Effect of Sublytic Concentrations of Sodium Cholate on Phospholipase C Hydrolysis of Phospholipid Bilayers

Abstract

Phospholipase C activity has been assayed with phosphatidylcholine as substrate in the presence of sodium cholate at concentrations well below those producing lipid solubilization. With short-chain phosphatidylcholine, which exists in monomeric form in aqueous solution, cholate has little or no effect. However, when the substrate is egg phosphatidylcholine in the form of bilayers, small cholate concentrations (below 1 mM, corresponding to an effective surfactant:lipid ratio below 0.05) increase the maximum enzyme rates by about threefold, while decreasing drastically the latency periods of enzyme activity.
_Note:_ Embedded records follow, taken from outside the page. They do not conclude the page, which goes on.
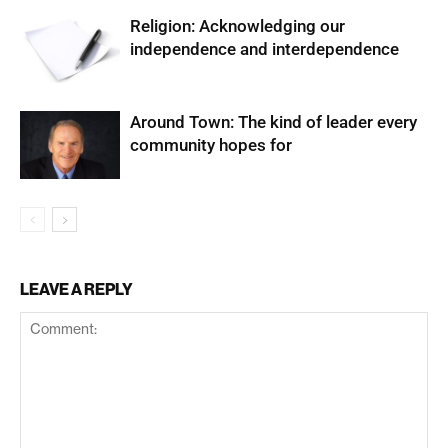
Religion: Acknowledging our
independence and interdependence
Around Town: The kind of leader every
community hopes for
LEAVE A REPLY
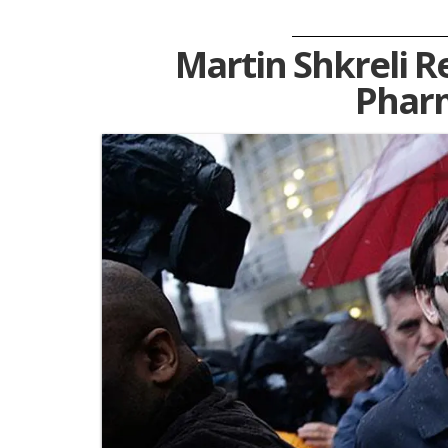
Martin Shkreli R
Pharm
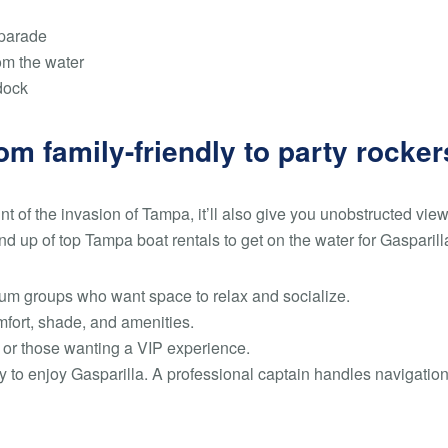
 parade
om the water
dock
om family-friendly to party rocker
t of the invasion of Tampa, it’ll also give you unobstructed view
d up of top Tampa boat rentals to get on the water for Gasparill
um groups who want space to relax and socialize.
fort, shade, and amenities.
s or those wanting a VIP experience.
y to enjoy Gasparilla. A professional captain handles navigatio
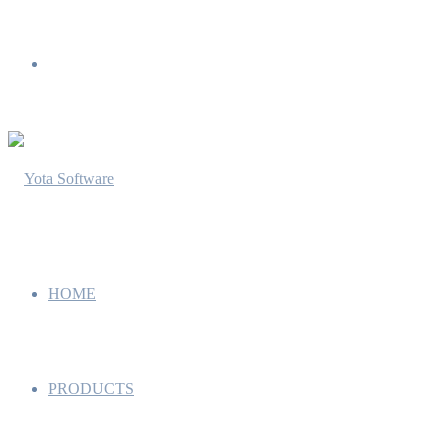
Menu
HOME
PRODUCTS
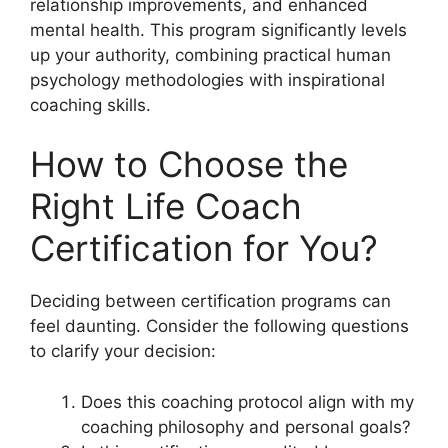
relationship improvements, and enhanced
mental health. This program significantly levels
up your authority, combining practical human
psychology methodologies with inspirational
coaching skills.
How to Choose the
Right Life Coach
Certification for You?
Deciding between certification programs can
feel daunting. Consider the following questions
to clarify your decision:
Does this coaching protocol align with my
coaching philosophy and personal goals?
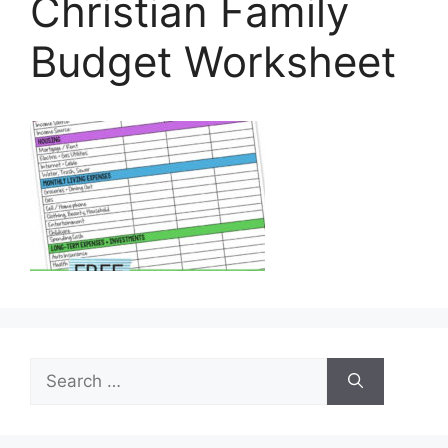
Christian Family
Budget Worksheet
Search
for:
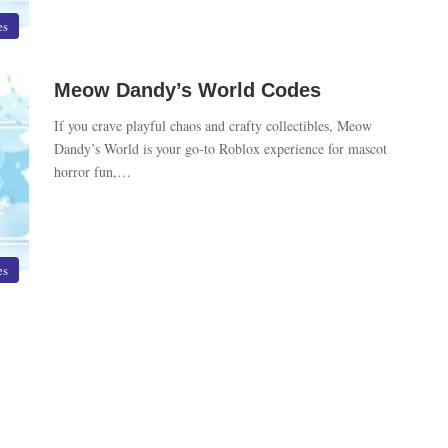
es
Meow Dandy’s World Codes
If you crave playful chaos and crafty collectibles, Meow
Dandy’s World is your go-to Roblox experience for mascot
horror fun,…
es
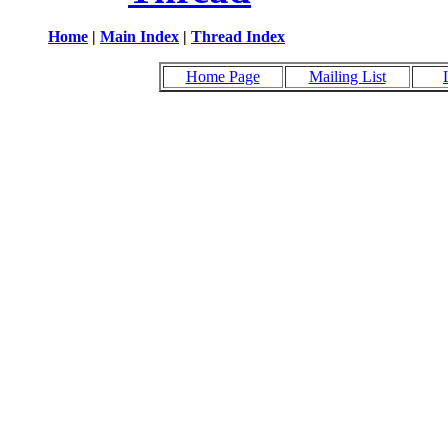
Home
|
Main Index
|
Thread Index
Home Page
Mailing List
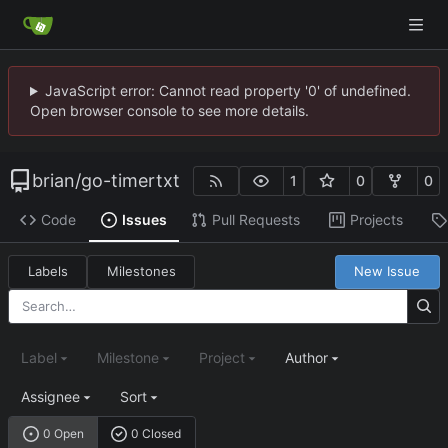
JavaScript error: Cannot read property '0' of undefined.
Open browser console to see more details.
brian
/
go-timertxt
1
0
0
Code
Issues
Pull Requests
Projects
Labels
Milestones
New Issue
Label
Milestone
Project
Author
Assignee
Sort
0 Open
0 Closed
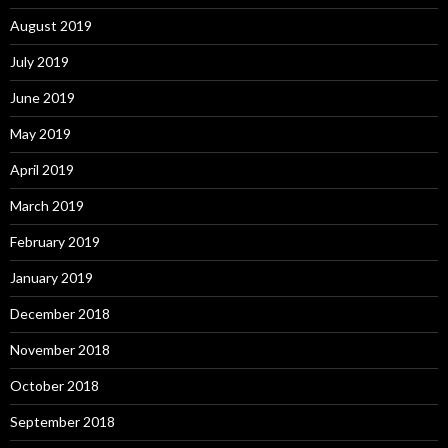
August 2019
July 2019
June 2019
May 2019
April 2019
March 2019
February 2019
January 2019
December 2018
November 2018
October 2018
September 2018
Previous studies from this laboratory have associated the phospholipase enhancing activity of a variety of amphiphiles to their ability to facilitate the formation of inverted hexagonal phospholipid structures, yet sodium cholate has the opposite effect, stabilizing the lamellar versus the inverted hexagonal phase. This suggests that cholate is activating phospholipase C through a hitherto undescribed mechanism. Sodium cholate concentrations above 1 mM decrease further the enzyme lag time, but they are less effective in enhancing enzyme rates. These observations may be pertinent in the analysis of biochemical data with purified lipases, as well as in physiological studies of biliary function.